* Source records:
--------------------------------
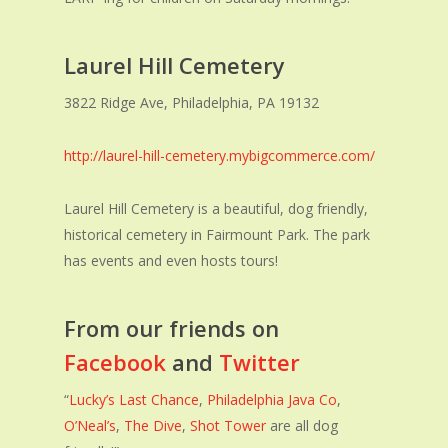
Laurel Hill Cemetery
3822 Ridge Ave, Philadelphia, PA 19132
http://laurel-hill-cemetery.mybigcommerce.com/
Laurel Hill Cemetery is a beautiful, dog friendly,
historical cemetery in Fairmount Park. The park
has events and even hosts tours!
From our friends on
Facebook
and
Twitter
“
Lucky’s Last Chance
,
Philadelphia Java Co
,
O’Neal’s
,
The Dive
,
Shot Tower
are all dog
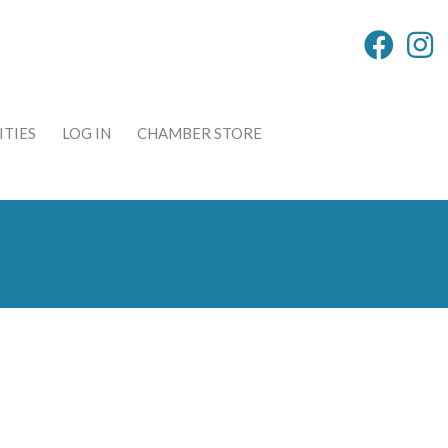
TIES
LOG IN
CHAMBER STORE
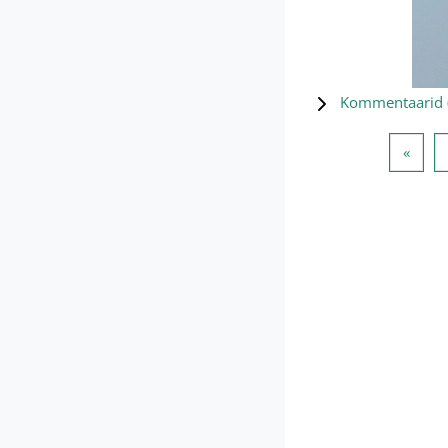
Kommentaarid 
Eelmi
«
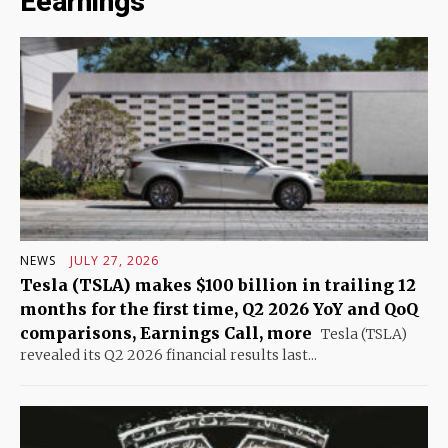
Eearnings
NEWS
JULY 27, 2026
Tesla (TSLA) makes $100 billion in trailing 12
months for the first time, Q2 2026 YoY and QoQ
comparisons, Earnings Call, more
Tesla (TSLA)
revealed its Q2 2026 financial results last...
--------------------------------
* Task item: Retype only the lines above from the one with "Kommentaarid" through the last, both ends included, keeping every picture out of the copy.

* Reply to the exercise:
Kommentaarid 
Eelmi
«
Eearnings
NEWS
JULY 27, 2026
Tesla (TSLA) makes $100 billion in trailing 12
months for the first time, Q2 2026 YoY and QoQ
comparisons, Earnings Call, more
Tesla (TSLA)
revealed its Q2 2026 financial results last...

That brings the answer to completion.